US pledges to 'energise' ties with Europe
Obama's election was warmly welcomed in European capitals, and EU leaders are keen to exploit any momentum that his arrival in office might bring.
Brussels -- US Secretary of State Hillary Clinton vowed Friday to "energise" ties between the United States and Europe, turning a page on past tensions fuelled by Washington's war on Iraq.
"President (Barack) Obama and I intend to energise the transatlantic relationship and to promote a strong European Union and, more fundamentally, a strong Europe," Clinton said after talks with senior EU officials in Brussels.

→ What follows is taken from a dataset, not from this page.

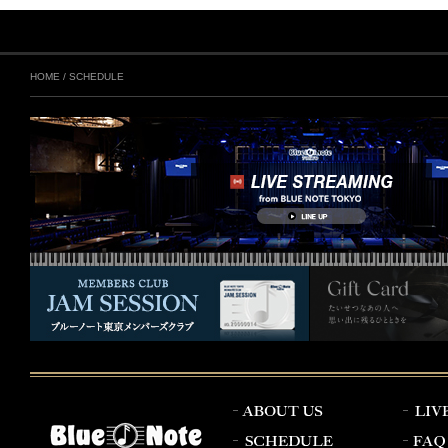
HOME
/
SCHEDULE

"We share values, interests and a rich history of working together to confront common challenges and seize common opportunities," she told reporters.

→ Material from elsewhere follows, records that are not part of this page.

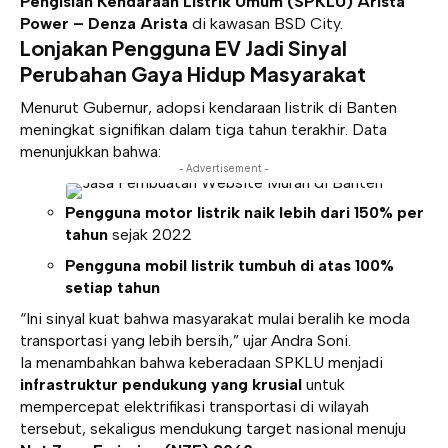
Pengisian Kendaraan Listrik Umum (SPKLU) Arista
Power – Denza Arista
di kawasan BSD City.
Lonjakan Pengguna EV Jadi Sinyal
Perubahan Gaya Hidup Masyarakat
Menurut Gubernur, adopsi kendaraan listrik di Banten
meningkat signifikan dalam tiga tahun terakhir. Data
menunjukkan bahwa:
- Advertisement -
Pengguna motor listrik naik lebih dari 150% per
tahun
sejak 2022
Pengguna mobil listrik tumbuh di atas 100%
setiap tahun
“Ini sinyal kuat bahwa masyarakat mulai beralih ke moda
transportasi yang lebih bersih,” ujar Andra Soni.
Ia menambahkan bahwa keberadaan SPKLU menjadi
infrastruktur pendukung yang krusial
untuk
mempercepat elektrifikasi transportasi di wilayah
tersebut, sekaligus mendukung target nasional menuju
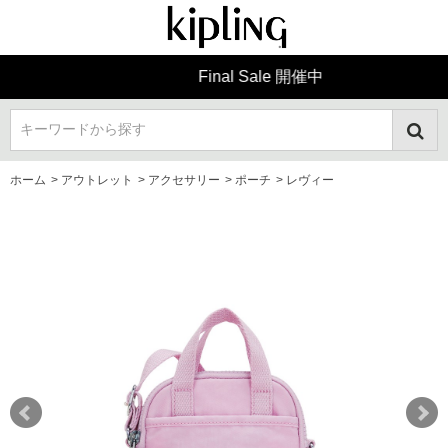
Final Sale 開催中
キーワードから探す
ホーム
>
アウトレット
>
アクセサリー
>
ポーチ
>
レヴィー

"We derive strength from each other. A strong Europe is a strong partner for the United States, and the Obama administration intends for the United States to be a strong partner for Europe."
Former president George W. Bush had strained ties with some European allies over the US-led invasion of Iraq in 2003, and the conflict even fomented internal divisions.

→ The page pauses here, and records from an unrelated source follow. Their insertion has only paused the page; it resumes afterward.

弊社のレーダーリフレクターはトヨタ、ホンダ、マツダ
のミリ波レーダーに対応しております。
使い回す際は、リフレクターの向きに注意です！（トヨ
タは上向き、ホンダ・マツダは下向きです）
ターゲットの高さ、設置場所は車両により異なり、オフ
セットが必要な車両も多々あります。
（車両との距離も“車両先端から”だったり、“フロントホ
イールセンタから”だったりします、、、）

But Obama's election was warmly welcomed in European capitals, and EU leaders are keen to exploit any momentum that his arrival in office might bring.
In an interview later with US National Public Radio, Clinton signalled that the new administration was seeking to mend a number of fences that were severely damaged during the Bush-era.
"We have a sense of urgency in the Obama administration. We believe that there are a lot of challenges and threats that we have inherited," she told the radio station.
"We are testing the waters," she said. "We are determining what is possible. We are turning new pages and resetting buttons. We are doing all kinds of efforts to try to create more partners and fewer adversaries."
Her remarks came after talks with Czech Foreign Minister Karel Schwarzenberg, representing the EU presidency, EU foreign policy chief Javier Solana and External Relations Commissioner Benita Ferrero-Waldner.
They were made as she prepared to fly out of Brussels for Geneva, and talks with her counterpart from Russia, with which Washington wants to press the "reset button" and ease past tensions.
Clinton also urged NATO and the EU to work together more closely, amid accusations that the two -- which share 21 common members -- sometimes double up on tasks, using precious military resources.
"These two great institutions can and should cooperate seamlessly, indeed to meet our common challenges, they must," she said. "We cannot afford to waste energy or resources. We all must be focused on the same agenda."
Clinton said that cooperation should also extend to the economic crisis, ahead of a meeting of 20 world powers in London early next month.
"If we are going to stabilise our markets and energise our economies, we will need a coordinated strategy in advance of the G20, an effort that demands joint consultation, joint leadership and joint follow-up."